Les séminaires étaient si lentement organisés que le recrutement clérical était retardé. Les évêques manquaient de prêtres et les prêtres manquaient de ressources. Pendant un certain temps, les curés n’avaient aucun revenu assuré. Leur statut s’améliore lorsque l’empereur verse une rémunération annuelle de 500 francs à 23 000 d’entre eux en 1804 et à 30 000 d’entre eux en 1807. Les lois qui interdisaient les congrégations religieuses sont restées en vigueur, à l’exception de celles qui s’occupaient de l’enseignement et de l’hôpital et de certaines dédiées aux missions étrangères.

Résultats. Pour l’Église, le concordat représentait une bénédiction mixte. Cela impliquait d’énormes sacrifices financiers pour renoncer à toutes les demandes de restitution de biens ecclésiastiques aliénés. Pie VII a fait un autre sacrifice temporel lorsqu’il n’a pas cherché à obtenir la restauration des légations, les sections des États de l’Église cédées par le traité de Tolentino. avignon et le Comtat restent en possession française. De grands sacrifices personnels ont été imposés par la clause exigeant la démission de toute la hiérarchie. C’était un sacrifice pour l’Église de concéder à Napoléon le droit de faire des nominations épiscopales. Le concordat ne reconnaît pas le catholicisme comme religion d’État de jure, mais seulement comme religion de fait de la plupart des Français. Les Articles organiques, bientôt joints au concordat par l’action unilatérale de Napoléon, ont encore diminué la valeur de l’accord.

D’autre part, le désaveu de la Constitution civile mit fin à un dangereux schisme. Le droit pontifical d’instituer et de déposer des évêques a été officiellement admis. Le gouvernement issu de la Révolution a reconnu l’autorité du chef de l’Église. C’était aussi un grand avantage pour l’Église de France de retrouver une existence juridique, ce qui lui permettait d’entreprendre une régénération religieuse du pays dont le pays avait cruellement besoin. L’unité religieuse a été progressivement atteinte.

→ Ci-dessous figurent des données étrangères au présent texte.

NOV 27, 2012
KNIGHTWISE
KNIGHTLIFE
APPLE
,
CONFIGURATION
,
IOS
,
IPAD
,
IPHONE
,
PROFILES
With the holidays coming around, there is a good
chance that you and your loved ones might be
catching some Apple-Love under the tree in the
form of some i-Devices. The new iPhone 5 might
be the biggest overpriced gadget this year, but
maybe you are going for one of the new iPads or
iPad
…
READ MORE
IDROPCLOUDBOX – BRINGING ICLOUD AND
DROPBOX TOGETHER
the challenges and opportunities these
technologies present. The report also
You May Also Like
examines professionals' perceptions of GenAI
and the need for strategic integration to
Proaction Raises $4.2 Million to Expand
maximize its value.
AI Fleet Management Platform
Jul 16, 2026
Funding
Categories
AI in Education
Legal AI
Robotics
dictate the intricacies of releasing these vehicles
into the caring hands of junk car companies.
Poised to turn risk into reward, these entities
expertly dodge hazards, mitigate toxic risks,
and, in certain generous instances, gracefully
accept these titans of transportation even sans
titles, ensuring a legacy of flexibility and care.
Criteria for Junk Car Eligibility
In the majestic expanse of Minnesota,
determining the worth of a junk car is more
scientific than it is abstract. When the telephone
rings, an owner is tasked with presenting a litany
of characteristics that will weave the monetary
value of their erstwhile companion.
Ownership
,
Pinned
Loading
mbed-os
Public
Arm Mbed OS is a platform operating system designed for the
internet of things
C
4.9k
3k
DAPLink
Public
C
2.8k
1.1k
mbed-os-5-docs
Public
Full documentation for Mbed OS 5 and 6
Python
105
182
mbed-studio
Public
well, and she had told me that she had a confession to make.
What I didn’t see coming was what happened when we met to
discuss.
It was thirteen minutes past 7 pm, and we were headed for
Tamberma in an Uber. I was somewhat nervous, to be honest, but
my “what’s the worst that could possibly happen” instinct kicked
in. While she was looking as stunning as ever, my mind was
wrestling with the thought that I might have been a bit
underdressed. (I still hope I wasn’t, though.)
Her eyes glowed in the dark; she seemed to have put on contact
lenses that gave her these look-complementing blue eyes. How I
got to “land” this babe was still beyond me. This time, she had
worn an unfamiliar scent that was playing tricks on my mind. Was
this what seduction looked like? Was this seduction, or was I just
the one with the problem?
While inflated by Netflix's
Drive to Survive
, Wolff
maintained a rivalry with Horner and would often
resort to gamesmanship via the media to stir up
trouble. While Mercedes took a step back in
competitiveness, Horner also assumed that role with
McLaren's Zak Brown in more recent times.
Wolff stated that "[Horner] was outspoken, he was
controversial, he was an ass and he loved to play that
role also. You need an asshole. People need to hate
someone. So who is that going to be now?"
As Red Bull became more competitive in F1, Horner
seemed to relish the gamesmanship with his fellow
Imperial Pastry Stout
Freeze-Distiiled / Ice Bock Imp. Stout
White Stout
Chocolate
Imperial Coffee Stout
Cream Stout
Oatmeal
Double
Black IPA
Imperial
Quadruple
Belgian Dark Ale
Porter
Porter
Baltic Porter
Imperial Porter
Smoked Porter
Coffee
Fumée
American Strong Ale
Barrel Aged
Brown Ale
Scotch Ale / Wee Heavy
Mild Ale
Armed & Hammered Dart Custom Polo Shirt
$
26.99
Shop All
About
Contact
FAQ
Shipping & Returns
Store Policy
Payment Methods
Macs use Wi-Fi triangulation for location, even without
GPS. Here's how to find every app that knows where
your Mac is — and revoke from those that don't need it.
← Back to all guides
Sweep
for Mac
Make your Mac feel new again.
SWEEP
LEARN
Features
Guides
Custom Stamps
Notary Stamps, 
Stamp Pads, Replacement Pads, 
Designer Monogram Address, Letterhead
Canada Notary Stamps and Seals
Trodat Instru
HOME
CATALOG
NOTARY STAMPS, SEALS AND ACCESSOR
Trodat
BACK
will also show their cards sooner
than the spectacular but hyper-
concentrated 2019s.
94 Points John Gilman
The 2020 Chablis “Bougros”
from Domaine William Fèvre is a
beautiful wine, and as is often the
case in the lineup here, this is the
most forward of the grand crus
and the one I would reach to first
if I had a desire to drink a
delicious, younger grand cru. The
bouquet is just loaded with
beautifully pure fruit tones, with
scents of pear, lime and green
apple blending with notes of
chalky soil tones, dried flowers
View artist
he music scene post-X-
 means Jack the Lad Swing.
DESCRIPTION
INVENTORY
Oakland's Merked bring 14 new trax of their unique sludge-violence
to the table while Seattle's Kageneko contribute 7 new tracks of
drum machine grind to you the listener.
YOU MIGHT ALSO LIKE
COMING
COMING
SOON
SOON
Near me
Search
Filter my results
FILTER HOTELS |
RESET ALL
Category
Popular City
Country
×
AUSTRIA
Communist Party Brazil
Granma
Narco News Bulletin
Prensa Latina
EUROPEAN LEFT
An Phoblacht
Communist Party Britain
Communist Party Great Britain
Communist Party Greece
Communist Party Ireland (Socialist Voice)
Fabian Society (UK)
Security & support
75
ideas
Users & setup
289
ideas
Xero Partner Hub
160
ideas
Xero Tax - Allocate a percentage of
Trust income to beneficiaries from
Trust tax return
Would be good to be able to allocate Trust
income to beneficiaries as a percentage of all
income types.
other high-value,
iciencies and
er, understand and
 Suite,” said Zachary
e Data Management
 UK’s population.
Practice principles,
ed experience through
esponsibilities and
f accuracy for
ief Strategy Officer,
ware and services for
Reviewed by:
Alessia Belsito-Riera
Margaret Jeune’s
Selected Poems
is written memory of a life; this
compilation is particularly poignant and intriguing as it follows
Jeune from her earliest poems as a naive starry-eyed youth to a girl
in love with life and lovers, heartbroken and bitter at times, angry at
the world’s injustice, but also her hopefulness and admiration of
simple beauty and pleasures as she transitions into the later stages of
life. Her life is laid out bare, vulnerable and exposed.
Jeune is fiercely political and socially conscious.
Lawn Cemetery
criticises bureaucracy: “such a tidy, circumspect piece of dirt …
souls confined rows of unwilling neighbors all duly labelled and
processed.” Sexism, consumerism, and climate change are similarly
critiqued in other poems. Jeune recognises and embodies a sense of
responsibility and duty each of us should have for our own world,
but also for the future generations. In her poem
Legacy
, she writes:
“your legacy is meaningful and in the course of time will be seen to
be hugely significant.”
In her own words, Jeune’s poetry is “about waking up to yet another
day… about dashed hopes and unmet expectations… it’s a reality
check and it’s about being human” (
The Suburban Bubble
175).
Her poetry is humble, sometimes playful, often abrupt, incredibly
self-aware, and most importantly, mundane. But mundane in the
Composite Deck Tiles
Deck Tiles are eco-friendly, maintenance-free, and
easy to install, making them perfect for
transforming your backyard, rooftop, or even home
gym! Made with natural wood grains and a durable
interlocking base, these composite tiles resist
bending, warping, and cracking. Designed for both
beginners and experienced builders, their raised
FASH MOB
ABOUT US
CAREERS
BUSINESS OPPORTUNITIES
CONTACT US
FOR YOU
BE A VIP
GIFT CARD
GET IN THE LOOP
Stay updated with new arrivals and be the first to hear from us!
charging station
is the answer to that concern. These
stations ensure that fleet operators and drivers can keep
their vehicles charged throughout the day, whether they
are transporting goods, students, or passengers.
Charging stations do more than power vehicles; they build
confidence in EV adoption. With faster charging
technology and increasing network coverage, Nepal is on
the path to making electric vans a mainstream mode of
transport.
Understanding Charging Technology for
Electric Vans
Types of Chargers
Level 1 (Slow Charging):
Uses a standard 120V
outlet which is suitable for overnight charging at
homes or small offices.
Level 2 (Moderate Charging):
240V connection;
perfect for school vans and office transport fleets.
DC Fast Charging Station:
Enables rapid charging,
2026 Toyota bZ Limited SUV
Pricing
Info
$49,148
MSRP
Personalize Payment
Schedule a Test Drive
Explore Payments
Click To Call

Le Concordat de 1801 a servi de modèle aux concordats conclus avec une trentaine d’autres pays au cours du XIXe siècle. Il est resté en vigueur en France jusqu’en 1905, car Rome a répudié le prétendu concordat de fontainebleau (1813) et celui que Louis XVIII a tenté d’obtenir en 1817 afin d’abroger le concordat de l’usurpateur Napoléon. Les gouvernements français successifs mettent en œuvre avec plus ou moins de bienveillance les dispositions du Concordat de 1801, ainsi que celles des Articles Organiques. Pendant la période de la Restauration (1815-30), le catholicisme a retrouvé sa reconnaissance comme religion d’État, mais la Monarchie de juillet (1830-48) est revenue au texte du Concordat de 1801, qui parlait du catholicisme simplement comme religion de la majorité des Français. Les Bourbons rétablirent 30 anciens sièges en 1823. Laval a été créé en tant que nouveau diocèse en 1854; des sièges ont également été érigés en Algérie, en Martinique et à Carthage. Le concordat est appliqué à l’Algérie en 1848 et à Nice et à la Savoie en 1860. La Troisième République a proposé en 1878, 1902 et 1904 d’abolir le concordat et l’a finalement fait par vote de la Chambre des députés (Déc. 6, 1905). Dans son encyclique, Vehementer nos Pie X proteste contre cette action unilatérale et renouvelle les condamnations de Grégoire XVI et Pie IX contre la séparation de l’Église et de l’État. Le Concordat de 1801 est toujours en vigueur en Alsace-Lorraine, annexée par l’Allemagne en 1871 et restituée à la France en 1918.